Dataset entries
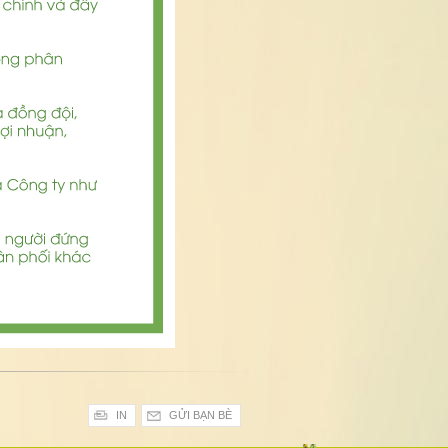
IN
GỬI BẠN BÈ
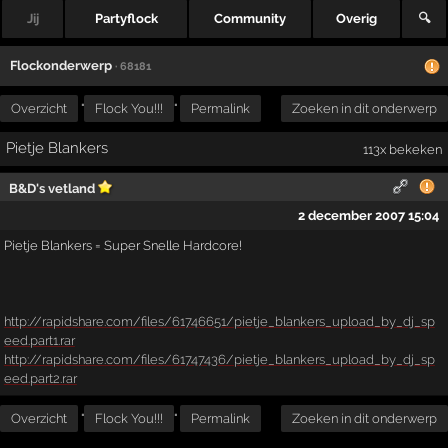
Jij
Partyflock
Community
Overig
🔍
Flockonderwerp
· 68181
Overzicht
"
Flock You!!!
"
Permalink
Zoeken in dit onderwerp
Pietje Blankers
113x bekeken
B&D's vetland
2 december 2007 15:04
Pietje Blankers = Super Snelle Hardcore!
http://rapidshare.com/files/61746651/pietje_blankers_upload_by_dj_sp
eed.part1.rar
http://rapidshare.com/files/61747436/pietje_blankers_upload_by_dj_sp
eed.part2.rar
Overzicht
"
Flock You!!!
"
Permalink
Zoeken in dit onderwerp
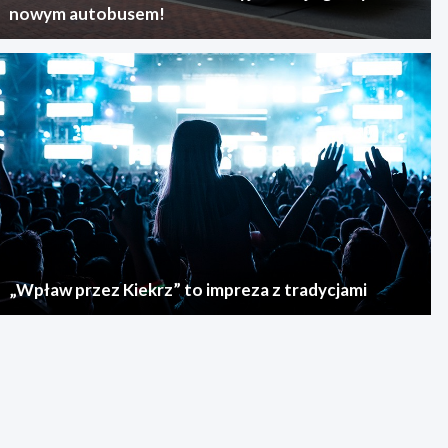
nowym autobusem!
„Wpław przez Kiekrz” to impreza z tradycjami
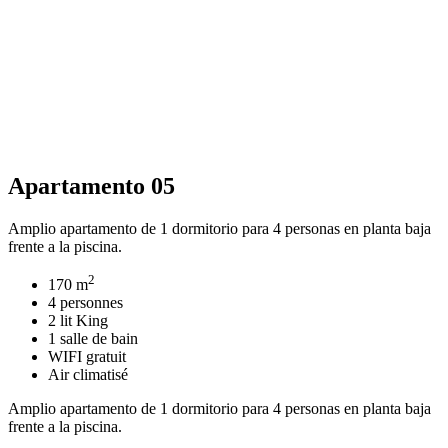
Apartamento 05
Amplio apartamento de 1 dormitorio para 4 personas en planta baja
frente a la piscina.
2
170 m
4 personnes
2 lit King
1 salle de bain
WIFI gratuit
Air climatisé
Amplio apartamento de 1 dormitorio para 4 personas en planta baja
frente a la piscina.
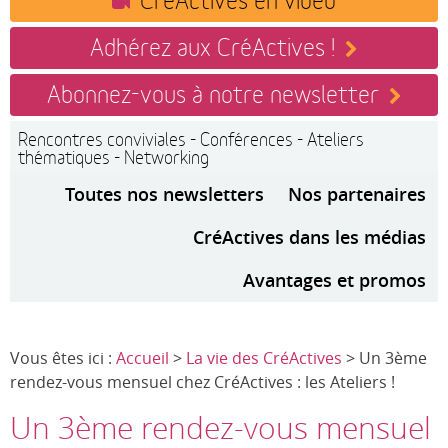
Adhérez aux CréActives !
Abonnez-vous à notre newsletter
Rencontres conviviales - Conférences - Ateliers
thématiques - Networking
Toutes nos newsletters
Nos partenaires
CréActives dans les médias
Avantages et promos
Vous êtes ici :
Accueil
>
La vie des CréActives
> Un 3ème
rendez-vous mensuel chez CréActives : les Ateliers !
Un 3ème rendez-vous mensuel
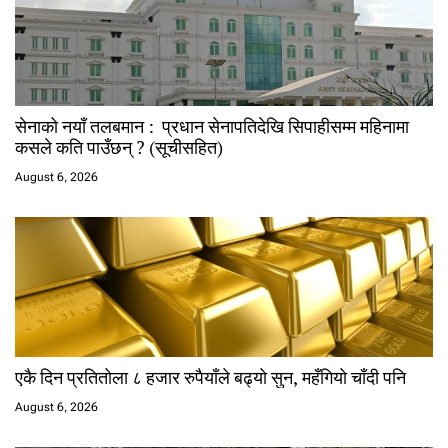
सेनाको नयाँ तलबमान : प्रधान सेनापतिदेखि सिपाहीसम्म महिनामा
कसले कति पाउँछन् ? (सूचीसहित)
August 6, 2026
एकै दिन प्रतितोला ८ हजार रुपैयाँले बढ्यो सुन, महँगियो चाँदी पनि
August 6, 2026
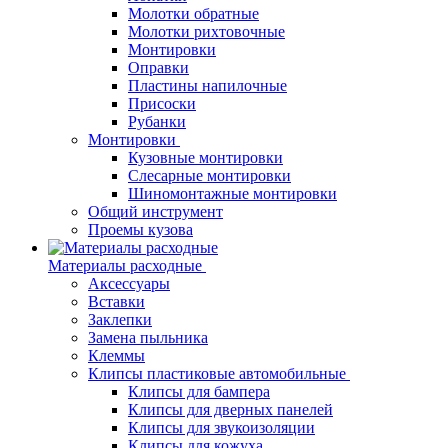
Молотки обратные
Молотки рихтовочные
Монтировки
Оправки
Пластины напилочные
Присоски
Рубанки
Монтировки
Кузовные монтировки
Слесарные монтировки
Шиномонтажные монтировки
Общий инструмент
Проемы кузова
Материалы расходные
Аксессуары
Вставки
Заклепки
Замена пыльника
Клеммы
Клипсы пластиковые автомобильные
Клипсы для бампера
Клипсы для дверных панелей
Клипсы для звукоизоляции
Клипсы для кожуха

> **Activity**:
Could you repeat each line above exactly as written? Omit the pictures.

> **Result**:
IN
GỬI BẠN BÈ
Jij
Partyflock
Community
Overig
🔍
Flockonderwerp
· 68181
Overzicht
"
Flock You!!!
"
Permalink
Zoeken in dit onderwerp
Pietje Blankers
113x bekeken
B&D's vetland
2 december 2007 15:04
Pietje Blankers = Super Snelle Hardcore!
http://rapidshare.com/files/61746651/pietje_blankers_upload_by_dj_sp
eed.part1.rar
http://rapidshare.com/files/61747436/pietje_blankers_upload_by_dj_sp
eed.part2.rar
Overzicht
"
Flock You!!!
"
Permalink
Zoeken in dit onderwerp
nowym autobusem!
„Wpław przez Kiekrz” to impreza z tradycjami
Apartamento 05
Amplio apartamento de 1 dormitorio para 4 personas en planta baja
frente a la piscina.
2
170 m
4 personnes
2 lit King
1 salle de bain
WIFI gratuit
Air climatisé
Amplio apartamento de 1 dormitorio para 4 personas en planta baja
frente a la piscina.
Adhérez aux CréActives !
Abonnez-vous à notre newsletter
Rencontres conviviales - Conférences - Ateliers
thématiques - Networking
Toutes nos newsletters
Nos partenaires
CréActives dans les médias
Avantages et promos
Vous êtes ici :
Accueil
>
La vie des CréActives
> Un 3ème
rendez-vous mensuel chez CréActives : les Ateliers !
Un 3ème rendez-vous mensuel
सेनाको नयाँ तलबमान : प्रधान सेनापतिदेखि सिपाहीसम्म महिनामा
कसले कति पाउँछन् ? (सूचीसहित)
August 6, 2026
एकै दिन प्रतितोला ८ हजार रुपैयाँले बढ्यो सुन, महँगियो चाँदी पनि
August 6, 2026
Молотки обратные
Молотки рихтовочные
Монтировки
Оправки
Пластины напилочные
Присоски
Рубанки
Монтировки
Кузовные монтировки
Слесарные монтировки
Шиномонтажные монтировки
Общий инструмент
Проемы кузова
Материалы расходные
Аксессуары
Вставки
Заклепки
Замена пыльника
Клеммы
Клипсы пластиковые автомобильные
Клипсы для бампера
Клипсы для дверных панелей
Клипсы для звукоизоляции
Клипсы для кожуха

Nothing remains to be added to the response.